What difference did any of it make? Jane Austen had been dead for almost two
hundred years. Still, the undisputed icon of witty English romance had kissed
him whether she loved him or not. He still had to pinch himself to believe it
had ever happened.
He had no such
questions about Eliza. Everything felt right when he was with her. This was no
fling. He had no idea where they were headed, but for the first time in years
he was looking forward to the rest of his life. As long as Eliza was with him
he didn’t care where they were headed.
Fitz and Lord
Nelson crossed the bridge at a leisurely gait; the ground fog was burning off
in the warm morning sun. Had it really been only two days since he and the
great stallion were galloping across the bridge before the fog had lifted and
run Eliza off the road and into a muddy drainage ditch? He hadn’t even realized
she was there until it had happened. When he did, he brought Nelson to a stop
and, without questioning who she was or why she was walking along a road on his
property, he had lifted her onto Lord Nelson’s back and then swung up behind
her. She was slightly light headed from the sudden fall, and once on the horse
she had leaned against his chest and he’d had to control a strong desire to
kiss the top of her head. He still didn’t understand how a complete stranger
could make him feel that way, but he didn’t really care. From the first moment,
being with her felt right and wonderful and that was all that mattered.
She had touched
something in him that no one else ever had, including Jane, even before he knew
her.
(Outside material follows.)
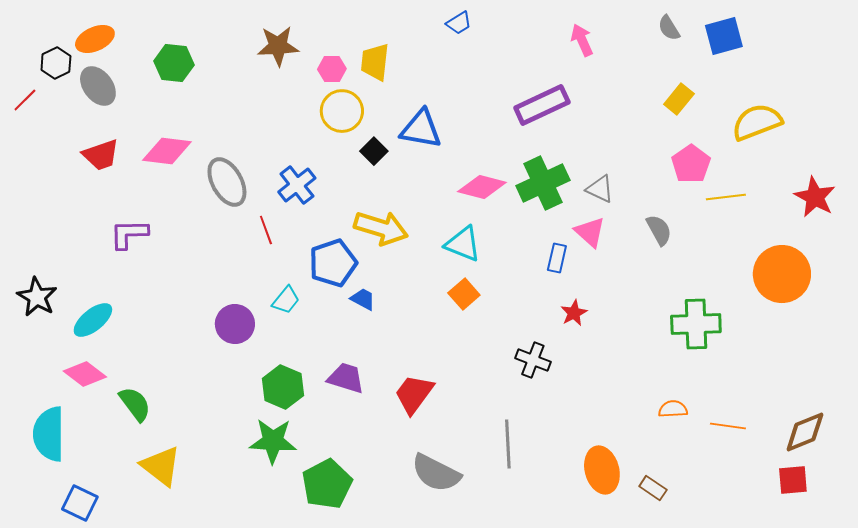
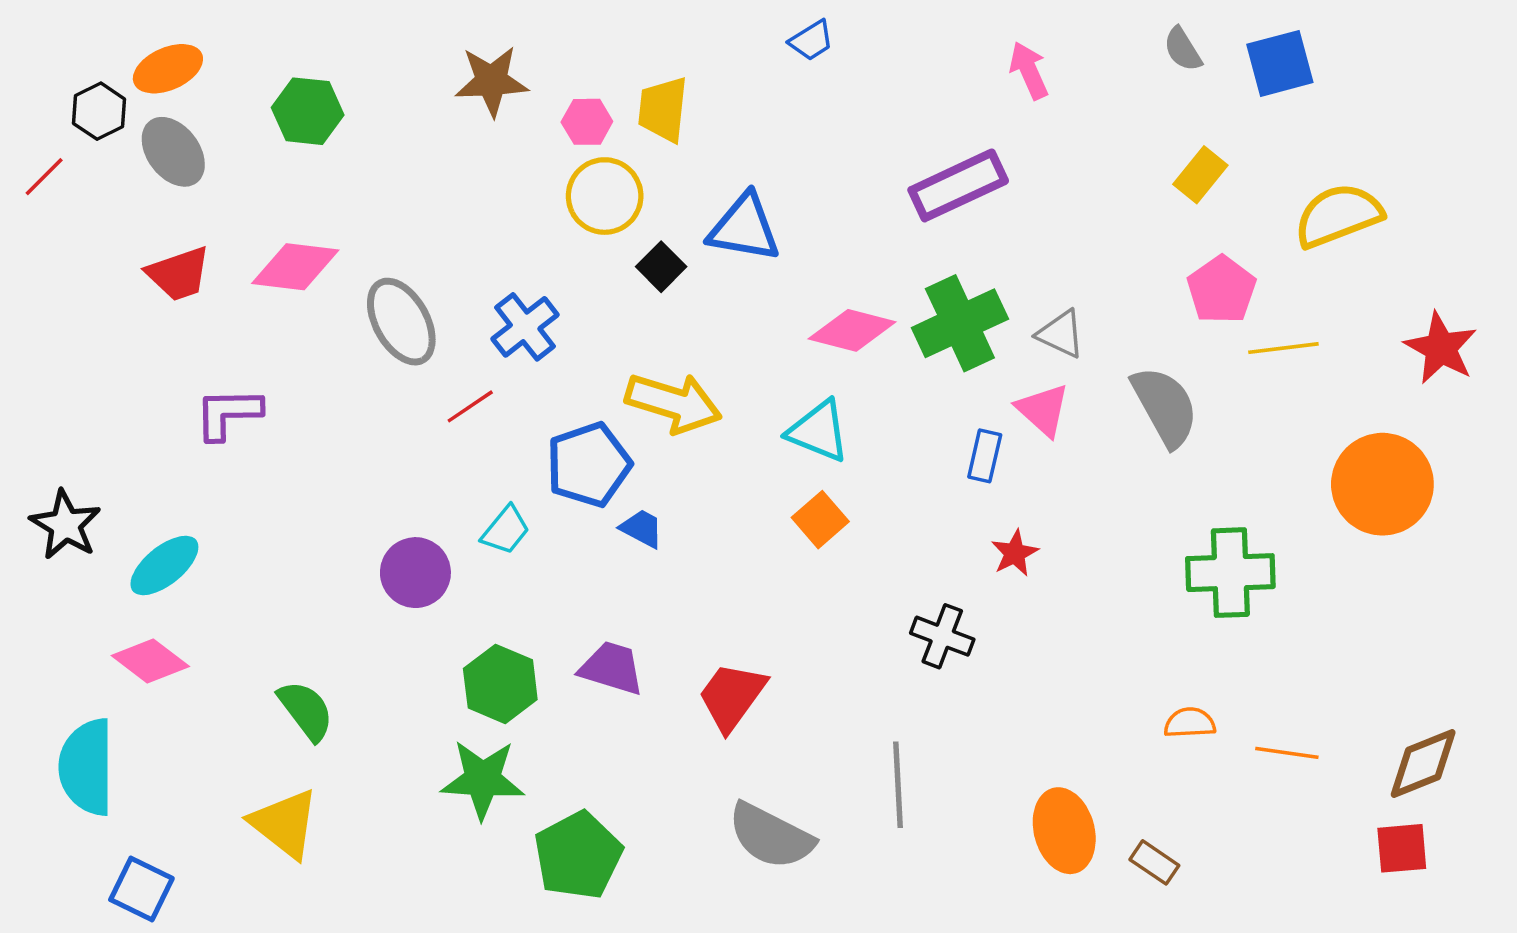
red line: (266, 230) -> (470, 406), turned 76
gray semicircle: (659, 230) -> (1165, 406), size x1.5
green semicircle: (135, 404) -> (306, 710), moved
At the Austen exhibit at the New York Public Library he had found himself
staring at her. He laughed remembering that he had thought of her as a
raven-haired beauty. Then two days ago she had come out of the fog and into his
life.
He had told her
his story about jumping through a rift in time and meeting Jane Austen. It had
been very difficult at first, but once he started it tumbled out and had been a
relief that he wasn’t carrying it around anymore. It was as though a weight had
been lifted and this slight, feisty New Yorker had done the lifting. She had
listened to him with an intensity that had made her a part of the story. She
had been kind and compassionate—he had seen real grief when she asked him about
leaving Jane—and she had given him the letter that answered his questions about
whether he’d actually met Jane Austen and how Jane felt about him.
Jane would
always hold a special place in his heart, but Eliza held his heart. Maybe it
was too early to take it all for love, but it certainly felt the way he'd
always thought love is supposed to feel.
Horse and rider
stepped out from the cool canopy of the woods and into the warm summer sun.
Spurring his favorite horse to a full gallop Fitz guided him over every fence
and stream on their way back to the barn.